Collected data:
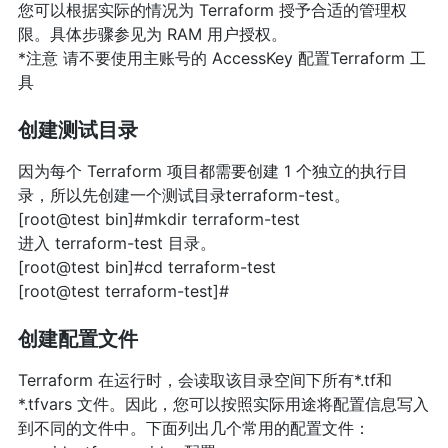
您可以根据实际的情况为 Terraform 授予合适的管理权
限。具体步骤参见为 RAM 用户授权。
*注意 请不要使用主账号的 AccessKey 配置Terraform 工
具
创建测试目录
因为每个 Terraform 项目都需要创建 1 个独立的执行目
录，所以先创建一个测试目录terraform-test。
[root@test bin]#mkdir terraform-test
进入 terraform-test 目录。
[root@test bin]#cd terraform-test
[root@test terraform-test]#
创建配置文件
Terraform 在运行时，会读取该目录空间下所有*.tf和
*.tfvars 文件。因此，您可以按照实际用途将配置信息写入
到不同的文件中。下面列出几个常用的配置文件：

ABOUT THIS TASK
Every line with "root" in it should be copied from the entries above.

RESPONSE AREA
[root@test bin]#mkdir terraform-test
[root@test bin]#cd terraform-test
[root@test terraform-test]#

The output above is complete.